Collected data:

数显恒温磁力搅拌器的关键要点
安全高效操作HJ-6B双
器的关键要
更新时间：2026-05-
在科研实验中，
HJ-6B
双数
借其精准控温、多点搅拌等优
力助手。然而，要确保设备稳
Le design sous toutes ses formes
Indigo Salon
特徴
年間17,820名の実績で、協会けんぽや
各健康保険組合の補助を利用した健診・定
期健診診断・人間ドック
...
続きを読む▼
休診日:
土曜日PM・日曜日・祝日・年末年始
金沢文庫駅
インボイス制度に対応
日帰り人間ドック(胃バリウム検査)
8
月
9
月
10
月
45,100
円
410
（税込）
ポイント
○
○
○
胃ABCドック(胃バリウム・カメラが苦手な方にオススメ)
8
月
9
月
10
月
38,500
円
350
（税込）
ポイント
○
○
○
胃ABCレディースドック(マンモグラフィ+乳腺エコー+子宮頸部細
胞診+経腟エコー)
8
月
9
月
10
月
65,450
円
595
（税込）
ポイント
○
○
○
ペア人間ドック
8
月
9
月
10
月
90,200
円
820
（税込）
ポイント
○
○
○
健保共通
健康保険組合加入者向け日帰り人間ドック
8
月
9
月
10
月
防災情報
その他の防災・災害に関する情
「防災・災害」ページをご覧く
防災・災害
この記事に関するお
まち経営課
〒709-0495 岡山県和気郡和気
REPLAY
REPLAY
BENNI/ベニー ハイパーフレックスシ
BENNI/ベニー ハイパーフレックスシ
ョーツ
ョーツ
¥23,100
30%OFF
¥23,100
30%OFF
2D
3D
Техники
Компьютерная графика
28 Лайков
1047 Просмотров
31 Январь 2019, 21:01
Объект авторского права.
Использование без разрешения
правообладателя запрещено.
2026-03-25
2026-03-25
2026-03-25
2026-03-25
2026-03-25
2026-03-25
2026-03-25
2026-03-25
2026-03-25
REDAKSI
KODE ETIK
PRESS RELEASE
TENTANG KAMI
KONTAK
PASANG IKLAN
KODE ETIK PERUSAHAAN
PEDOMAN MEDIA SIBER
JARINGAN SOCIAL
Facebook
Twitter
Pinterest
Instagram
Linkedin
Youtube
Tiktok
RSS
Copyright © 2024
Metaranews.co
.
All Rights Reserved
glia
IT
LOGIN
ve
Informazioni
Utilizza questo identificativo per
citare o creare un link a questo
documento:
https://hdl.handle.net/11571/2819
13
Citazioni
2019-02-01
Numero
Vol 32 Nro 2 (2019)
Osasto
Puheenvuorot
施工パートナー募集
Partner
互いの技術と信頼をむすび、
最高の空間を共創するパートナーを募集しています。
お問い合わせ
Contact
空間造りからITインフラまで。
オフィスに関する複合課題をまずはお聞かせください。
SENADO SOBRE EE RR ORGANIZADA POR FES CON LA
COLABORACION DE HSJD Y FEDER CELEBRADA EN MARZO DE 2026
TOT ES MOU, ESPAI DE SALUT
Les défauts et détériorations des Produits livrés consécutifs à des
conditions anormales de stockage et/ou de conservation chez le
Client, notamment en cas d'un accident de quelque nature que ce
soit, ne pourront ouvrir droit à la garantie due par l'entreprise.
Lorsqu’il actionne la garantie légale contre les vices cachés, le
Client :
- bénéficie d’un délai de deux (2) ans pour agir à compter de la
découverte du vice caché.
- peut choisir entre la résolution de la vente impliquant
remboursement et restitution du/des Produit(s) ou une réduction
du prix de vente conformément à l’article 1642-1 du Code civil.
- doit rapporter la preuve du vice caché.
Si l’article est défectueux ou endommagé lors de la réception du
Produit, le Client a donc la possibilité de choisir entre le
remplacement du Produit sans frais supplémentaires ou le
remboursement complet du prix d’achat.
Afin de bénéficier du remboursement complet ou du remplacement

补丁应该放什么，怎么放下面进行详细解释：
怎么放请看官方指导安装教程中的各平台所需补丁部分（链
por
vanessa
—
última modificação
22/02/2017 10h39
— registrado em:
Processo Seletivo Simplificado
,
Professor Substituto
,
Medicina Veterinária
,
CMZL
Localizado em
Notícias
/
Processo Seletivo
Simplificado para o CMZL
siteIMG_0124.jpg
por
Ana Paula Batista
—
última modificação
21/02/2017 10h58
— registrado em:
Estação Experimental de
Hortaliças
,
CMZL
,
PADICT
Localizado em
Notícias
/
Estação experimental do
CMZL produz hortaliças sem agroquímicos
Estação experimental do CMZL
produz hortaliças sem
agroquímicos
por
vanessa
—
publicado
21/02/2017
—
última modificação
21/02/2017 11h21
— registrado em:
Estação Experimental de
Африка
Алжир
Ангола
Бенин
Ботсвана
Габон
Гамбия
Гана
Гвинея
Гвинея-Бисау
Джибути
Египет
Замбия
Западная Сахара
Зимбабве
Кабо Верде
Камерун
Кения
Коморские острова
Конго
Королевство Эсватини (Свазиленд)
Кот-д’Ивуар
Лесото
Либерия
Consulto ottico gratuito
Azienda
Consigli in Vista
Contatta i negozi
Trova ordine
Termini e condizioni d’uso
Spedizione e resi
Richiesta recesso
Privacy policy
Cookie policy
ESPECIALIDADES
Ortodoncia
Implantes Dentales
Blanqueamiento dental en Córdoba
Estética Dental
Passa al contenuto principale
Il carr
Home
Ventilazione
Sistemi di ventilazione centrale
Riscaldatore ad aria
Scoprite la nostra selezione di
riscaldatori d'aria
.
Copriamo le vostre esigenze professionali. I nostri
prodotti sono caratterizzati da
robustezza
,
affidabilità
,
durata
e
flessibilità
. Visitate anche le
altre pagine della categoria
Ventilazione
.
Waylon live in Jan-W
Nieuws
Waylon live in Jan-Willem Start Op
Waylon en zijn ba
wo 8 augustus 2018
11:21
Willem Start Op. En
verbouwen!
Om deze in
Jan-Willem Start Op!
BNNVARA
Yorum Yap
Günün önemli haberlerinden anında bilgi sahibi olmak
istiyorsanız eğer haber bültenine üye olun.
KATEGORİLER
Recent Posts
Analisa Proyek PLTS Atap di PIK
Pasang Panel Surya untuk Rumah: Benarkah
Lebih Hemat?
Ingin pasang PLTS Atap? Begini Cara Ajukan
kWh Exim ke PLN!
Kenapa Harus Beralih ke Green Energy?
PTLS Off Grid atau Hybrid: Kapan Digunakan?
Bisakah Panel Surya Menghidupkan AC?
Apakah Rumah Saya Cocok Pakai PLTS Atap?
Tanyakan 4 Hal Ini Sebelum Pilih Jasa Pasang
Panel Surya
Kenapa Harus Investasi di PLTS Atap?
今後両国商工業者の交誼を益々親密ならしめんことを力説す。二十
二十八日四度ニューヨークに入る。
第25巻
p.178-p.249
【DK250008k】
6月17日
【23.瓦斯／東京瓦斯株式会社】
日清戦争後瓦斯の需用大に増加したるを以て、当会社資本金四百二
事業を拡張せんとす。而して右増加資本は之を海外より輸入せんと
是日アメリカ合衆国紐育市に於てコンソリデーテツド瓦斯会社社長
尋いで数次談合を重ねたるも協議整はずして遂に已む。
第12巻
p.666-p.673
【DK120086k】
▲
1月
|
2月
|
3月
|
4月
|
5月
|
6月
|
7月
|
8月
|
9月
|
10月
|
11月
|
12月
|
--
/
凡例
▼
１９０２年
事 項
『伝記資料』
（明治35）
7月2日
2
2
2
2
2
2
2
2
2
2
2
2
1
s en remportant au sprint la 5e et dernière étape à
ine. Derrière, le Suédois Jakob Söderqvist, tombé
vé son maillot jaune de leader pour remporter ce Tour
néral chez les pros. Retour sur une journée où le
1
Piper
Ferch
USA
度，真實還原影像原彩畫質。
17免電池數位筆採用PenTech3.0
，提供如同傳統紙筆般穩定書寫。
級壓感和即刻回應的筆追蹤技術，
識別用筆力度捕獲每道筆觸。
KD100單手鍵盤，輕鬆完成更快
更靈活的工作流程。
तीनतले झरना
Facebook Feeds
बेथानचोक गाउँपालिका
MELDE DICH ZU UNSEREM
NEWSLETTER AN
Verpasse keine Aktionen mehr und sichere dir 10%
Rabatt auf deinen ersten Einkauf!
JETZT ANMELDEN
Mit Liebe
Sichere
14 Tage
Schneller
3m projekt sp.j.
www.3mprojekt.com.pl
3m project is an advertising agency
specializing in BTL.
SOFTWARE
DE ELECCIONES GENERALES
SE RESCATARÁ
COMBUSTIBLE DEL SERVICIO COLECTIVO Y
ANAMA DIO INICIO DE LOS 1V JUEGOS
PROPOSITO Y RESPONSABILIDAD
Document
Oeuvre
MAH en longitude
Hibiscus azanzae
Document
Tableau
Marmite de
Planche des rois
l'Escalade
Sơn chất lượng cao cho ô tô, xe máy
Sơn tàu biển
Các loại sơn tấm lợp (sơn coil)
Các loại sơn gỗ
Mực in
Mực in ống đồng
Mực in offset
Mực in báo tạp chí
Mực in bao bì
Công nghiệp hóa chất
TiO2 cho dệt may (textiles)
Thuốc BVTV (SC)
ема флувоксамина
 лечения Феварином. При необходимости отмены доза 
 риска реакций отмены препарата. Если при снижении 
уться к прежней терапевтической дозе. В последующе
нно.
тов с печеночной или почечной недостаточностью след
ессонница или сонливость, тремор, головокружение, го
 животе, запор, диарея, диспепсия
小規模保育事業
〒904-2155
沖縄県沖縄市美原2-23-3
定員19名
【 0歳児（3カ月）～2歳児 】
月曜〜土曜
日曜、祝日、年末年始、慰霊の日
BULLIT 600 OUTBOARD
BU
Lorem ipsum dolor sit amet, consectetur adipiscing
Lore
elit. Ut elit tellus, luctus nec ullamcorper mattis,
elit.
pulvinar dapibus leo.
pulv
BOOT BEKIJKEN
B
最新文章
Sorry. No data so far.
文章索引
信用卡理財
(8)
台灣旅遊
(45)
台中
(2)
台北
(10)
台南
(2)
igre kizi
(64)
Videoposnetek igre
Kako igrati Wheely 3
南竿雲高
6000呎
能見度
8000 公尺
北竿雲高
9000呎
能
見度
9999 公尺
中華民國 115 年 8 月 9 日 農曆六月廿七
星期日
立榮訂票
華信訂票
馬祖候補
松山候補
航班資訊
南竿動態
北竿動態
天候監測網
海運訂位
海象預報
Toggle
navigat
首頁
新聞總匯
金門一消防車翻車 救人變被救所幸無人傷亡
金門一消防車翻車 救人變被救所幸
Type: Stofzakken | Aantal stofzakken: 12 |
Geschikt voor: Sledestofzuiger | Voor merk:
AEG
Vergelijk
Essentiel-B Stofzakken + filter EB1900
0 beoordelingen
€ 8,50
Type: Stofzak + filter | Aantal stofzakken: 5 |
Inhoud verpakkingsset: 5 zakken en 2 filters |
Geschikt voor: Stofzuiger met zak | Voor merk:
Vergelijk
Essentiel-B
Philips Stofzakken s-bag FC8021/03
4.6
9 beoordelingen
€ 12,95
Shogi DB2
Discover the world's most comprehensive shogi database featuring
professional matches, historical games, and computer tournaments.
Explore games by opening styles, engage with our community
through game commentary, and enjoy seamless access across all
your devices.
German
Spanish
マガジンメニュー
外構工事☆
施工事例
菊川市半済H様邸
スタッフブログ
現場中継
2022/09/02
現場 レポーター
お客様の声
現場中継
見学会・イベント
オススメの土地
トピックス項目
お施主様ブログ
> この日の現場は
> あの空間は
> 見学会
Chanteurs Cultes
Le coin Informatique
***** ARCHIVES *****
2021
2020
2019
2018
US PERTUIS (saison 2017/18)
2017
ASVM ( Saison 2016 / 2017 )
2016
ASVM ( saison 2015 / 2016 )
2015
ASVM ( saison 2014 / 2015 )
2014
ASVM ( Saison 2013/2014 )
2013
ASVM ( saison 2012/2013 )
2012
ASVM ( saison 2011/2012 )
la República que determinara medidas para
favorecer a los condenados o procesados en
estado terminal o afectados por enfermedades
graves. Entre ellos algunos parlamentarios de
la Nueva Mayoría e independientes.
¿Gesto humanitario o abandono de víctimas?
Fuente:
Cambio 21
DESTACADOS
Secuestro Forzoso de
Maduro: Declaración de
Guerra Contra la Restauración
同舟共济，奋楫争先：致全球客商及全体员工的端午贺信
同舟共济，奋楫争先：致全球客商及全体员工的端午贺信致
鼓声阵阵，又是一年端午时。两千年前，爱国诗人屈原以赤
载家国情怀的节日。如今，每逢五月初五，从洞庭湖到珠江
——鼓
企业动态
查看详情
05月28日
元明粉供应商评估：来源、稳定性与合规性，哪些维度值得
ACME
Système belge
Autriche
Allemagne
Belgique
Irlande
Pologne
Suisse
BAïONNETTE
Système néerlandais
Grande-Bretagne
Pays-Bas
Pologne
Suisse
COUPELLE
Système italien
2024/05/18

### Instructions for the task
Search the entries above for the word "Panel" and count the lines that hold it. Reply with only that number.

### Solved exercise
3